(Items from a data source)
........

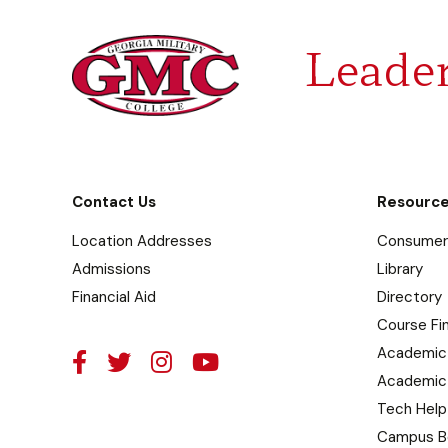
Leader
Contact Us
Resourc
Location Addresses
Consumer 
Admissions
Library
Financial Aid
Directory
Course Fi
Academic
Academic
Tech Help
Campus B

........

§ WORK INSTRUCTIONS
Quote the data above in full, leaving out the pictures it holds.

§ TASK RESULT
Leader
Contact Us
Resourc
Location Addresses
Consumer 
Admissions
Library
Financial Aid
Directory
Course Fi
Academic
Academic
Tech Help
Campus B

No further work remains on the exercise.